See https://github.com/andrewh/motel/tree/main/docs/examples for more examples.

motel models retries and timeouts as caller-side behaviour: the caller waits for the response, observes a failure or timeout, and acts on it. An async caller has already moved on, so neither retries nor timeouts apply. (Real systems often have receiver-side retries — queue redelivery, SQS visibility timeouts — but those happen inside the target service, not as repeated calls from the parent.) Both combinations are rejected at validation time:

cat > /tmp/bad-async.yaml << 'EOF'
version: 1
services:
  svc:
    operations:
      op:
        duration: 10ms
        calls:
          - target: svc2.op2
            async: true
            retries: 1
  svc2:
    operations:
      op2:
        duration: 10ms
traffic:
  rate: 10/s
EOF
build/motel validate /tmp/bad-async.yaml 2>&1 | head -1
Error: service "svc" operation "op": call "svc2.op2": async calls cannot have retries

Structural analysis

Async calls still produce real spans in the trace, so motel check counts them in its structural analysis. The max-depth path includes async subtrees because they contribute to the total span count and call depth.

build/motel check docs/examples/async-calls.yaml 2>&1 | grep -E "max-depth:|max-spans:|path:"
PASS  max-depth: 2 (limit: 10)
      path: gateway.handle → backend.process → notify.send
PASS  max-spans: 5 static worst-case, 5 observed/1000 samples (limit: 10000)

The deepest path is gateway.handle → backend.process → notify.send (depth 2) — the async notification chain is deeper than the synchronous database path (backend.process → db.query). All 5 spans (gateway, audit, backend, notify, db) are counted in max-spans.

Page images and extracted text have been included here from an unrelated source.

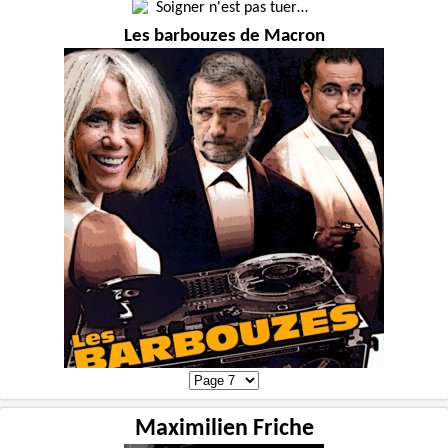
Les barbouzes de Macron
Maximilien Friche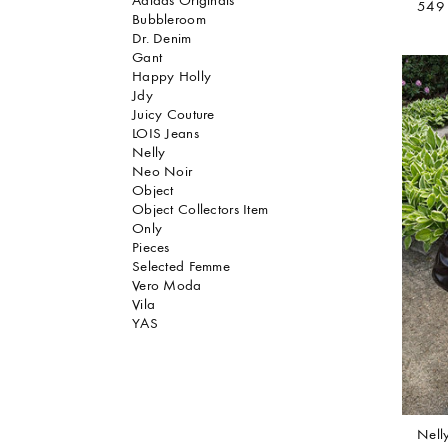
Adidas Originals
549 
Bubbleroom
Dr. Denim
Gant
Happy Holly
Jdy
Juicy Couture
LOIS Jeans
Nelly
Neo Noir
Object
Object Collectors Item
Only
Pieces
Selected Femme
Vero Moda
Vila
YAS
Nell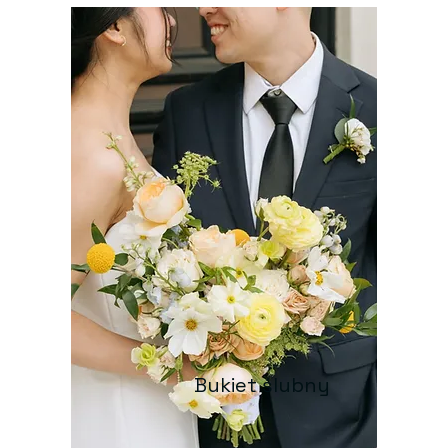
Bukiet ślubny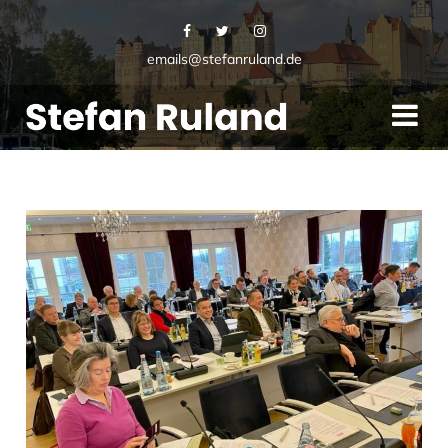
emails@stefanruland.de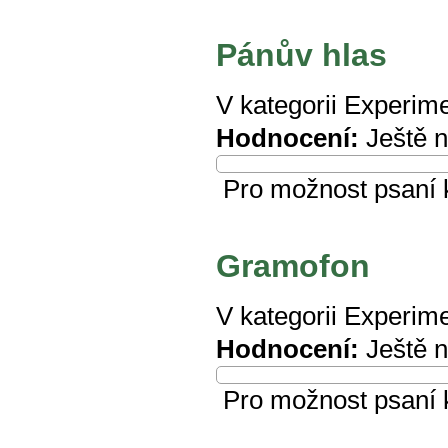
Pánův hlas
V kategorii
Experime
Hodnocení:
Ještě 
Pro možnost psaní
Gramofon
V kategorii
Experime
Hodnocení:
Ještě 
Pro možnost psaní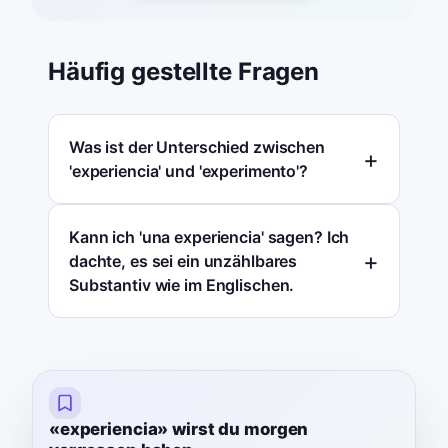
Häufig gestellte Fragen
Was ist der Unterschied zwischen
'experiencia' und 'experimento'?
Kann ich 'una experiencia' sagen? Ich
dachte, es sei ein unzählbares
Substantiv wie im Englischen.
«experiencia» wirst du morgen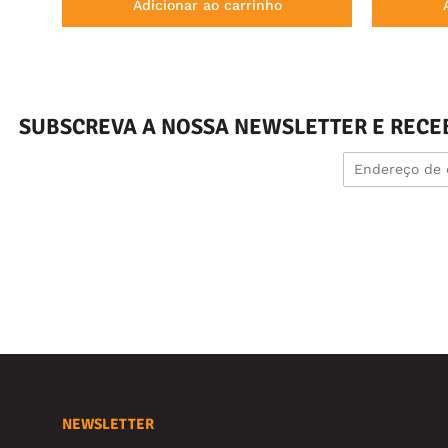
Adicionar ao carrinho
SUBSCREVA A NOSSA NEWSLETTER E RECE
NEWSLETTER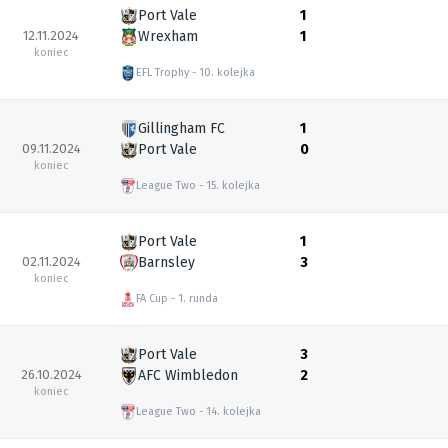
Port Vale
1
12.11.2024
Wrexham
1
koniec
EFL Trophy
10. kolejka
Gillingham FC
1
09.11.2024
Port Vale
0
koniec
League Two
15. kolejka
Port Vale
1
02.11.2024
Barnsley
3
koniec
FA Cup
1. runda
Port Vale
3
26.10.2024
AFC Wimbledon
2
koniec
League Two
14. kolejka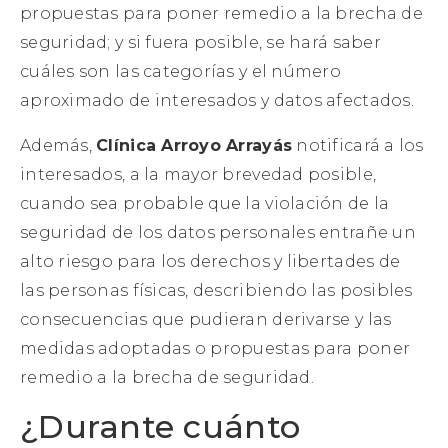
propuestas para poner remedio a la brecha de
seguridad; y si fuera posible, se hará saber
cuáles son las categorías y el número
aproximado de interesados y datos afectados.
Además,
Clínica Arroyo Arrayás
notificará a los
interesados, a la mayor brevedad posible,
cuando sea probable que la violación de la
seguridad de los datos personales entrañe un
alto riesgo para los derechos y libertades de
las personas físicas, describiendo las posibles
consecuencias que pudieran derivarse y las
medidas adoptadas o propuestas para poner
remedio a la brecha de seguridad.
¿Durante cuánto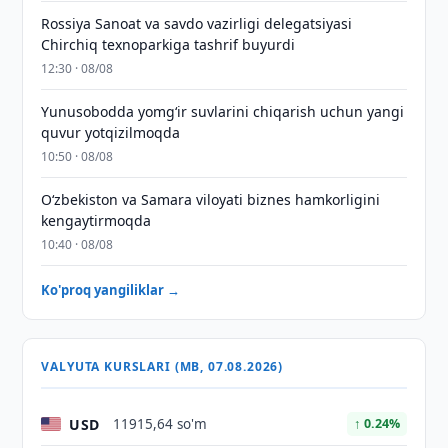
Rossiya Sanoat va savdo vazirligi delegatsiyasi
Chirchiq texnoparkiga tashrif buyurdi
12:30 · 08/08
Yunusobodda yomg‘ir suvlarini chiqarish uchun yangi
quvur yotqizilmoqda
10:50 · 08/08
Oʻzbekiston va Samara viloyati biznes hamkorligini
kengaytirmoqda
10:40 · 08/08
Ko'proq yangiliklar →
VALYUTA KURSLARI (MB, 07.08.2026)
USD
11915,64 so'm
↑ 0.24%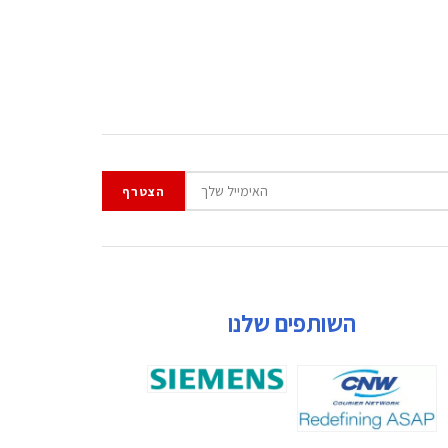
השותפים שלנו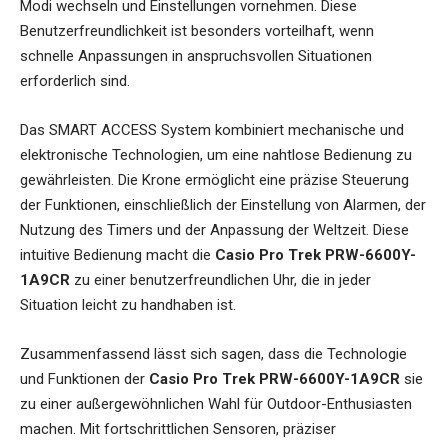
Modi wechseln und Einstellungen vornehmen. Diese
Benutzerfreundlichkeit ist besonders vorteilhaft, wenn
schnelle Anpassungen in anspruchsvollen Situationen
erforderlich sind.
Das SMART ACCESS System kombiniert mechanische und
elektronische Technologien, um eine nahtlose Bedienung zu
gewährleisten. Die Krone ermöglicht eine präzise Steuerung
der Funktionen, einschließlich der Einstellung von Alarmen, der
Nutzung des Timers und der Anpassung der Weltzeit. Diese
intuitive Bedienung macht die
Casio Pro Trek PRW-6600Y-
1A9CR
zu einer benutzerfreundlichen Uhr, die in jeder
Situation leicht zu handhaben ist.
Zusammenfassend lässt sich sagen, dass die Technologie
und Funktionen der
Casio Pro Trek PRW-6600Y-1A9CR
sie
zu einer außergewöhnlichen Wahl für Outdoor-Enthusiasten
machen. Mit fortschrittlichen Sensoren, präziser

Trace timing: children outlive parents

The structural analysis confirms the topology is sound. Now let's look at actual span timing. In a synchronous call graph, the parent always wraps its children. With async: true, the child starts at the same time but runs independently — its end time extends past the parent. We can verify this by comparing span end times:

build/motel run --stdout --duration 2s docs/examples/async-calls.yaml 2>/dev/null | python3 -c '
import json, sys

spans = [json.loads(line) for line in sys.stdin]
by_id = {s["SpanContext"]["SpanID"]: s for s in spans}

async_outlives = 0
sync_wrapped = 0
for s in spans:
    pid = s["Parent"]["SpanID"]
    if pid == "0000000000000000":
        continue
    parent = by_id.get(pid)
    if not parent:
        continue
    if s["EndTime"] > parent["EndTime"]:
        async_outlives += 1
    else:
        sync_wrapped += 1

print(f"has async (child outlives parent): {async_outlives > 0}")
print(f"has sync (parent wraps child): {sync_wrapped > 0}")
'
has async (child outlives parent): True
has sync (parent wraps child): True

The two async calls (audit.log and notify.send) produce child spans that end after their parents. The two synchronous calls (backend.process and db.query) are wrapped by their parents as usual.

Error isolation

In synchronous call graphs, a child failure cascades to its parent — the parent span is marked as errored too. Async calls break this cascade: if audit.log errors, gateway.handle is unaffected. The error is recorded on the child span but does not propagate up.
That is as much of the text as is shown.